### Information given
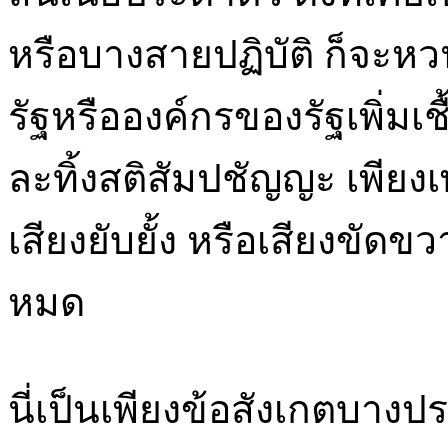
หรือบางสายปฏิบัติ ก็จะหว
รัฐหรือองค์กรของรัฐเพิ่มเ
ละทิ้งสติสัมปชัญญะ เพียงเพ
เสียงยับยั้ง หรือเสียงขัดข
หมด
นี่เป็นเพียงข้อสังเกตบางป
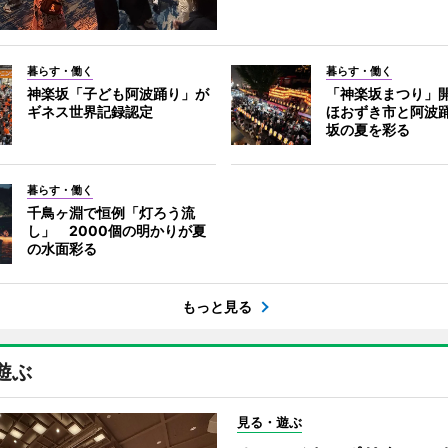
暮らす・働く
暮らす・働く
神楽坂「子ども阿波踊り」が
「神楽坂まつり」
ギネス世界記録認定
ほおずき市と阿波
坂の夏を彩る
暮らす・働く
千鳥ヶ淵で恒例「灯ろう流
し」 2000個の明かりが夏
の水面彩る
もっと見る
遊ぶ
見る・遊ぶ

### Problem details
Reproduce nothing but the lines running from the line with "ละทิ้งสติสัมปชัญญะ เพียงเพ" through the end of the records, keeping both end lines and dropping the pictures.

### Expected output
ละทิ้งสติสัมปชัญญะ เพียงเพ
เสียงยับยั้ง หรือเสียงขัดข
หมด
นี่เป็นเพียงข้อสังเกตบางป
暮らす・働く
暮らす・働く
神楽坂「子ども阿波踊り」が
「神楽坂まつり」
ギネス世界記録認定
ほおずき市と阿波
坂の夏を彩る
暮らす・働く
千鳥ヶ淵で恒例「灯ろう流
し」 2000個の明かりが夏
の水面彩る
もっと見る
遊ぶ
見る・遊ぶ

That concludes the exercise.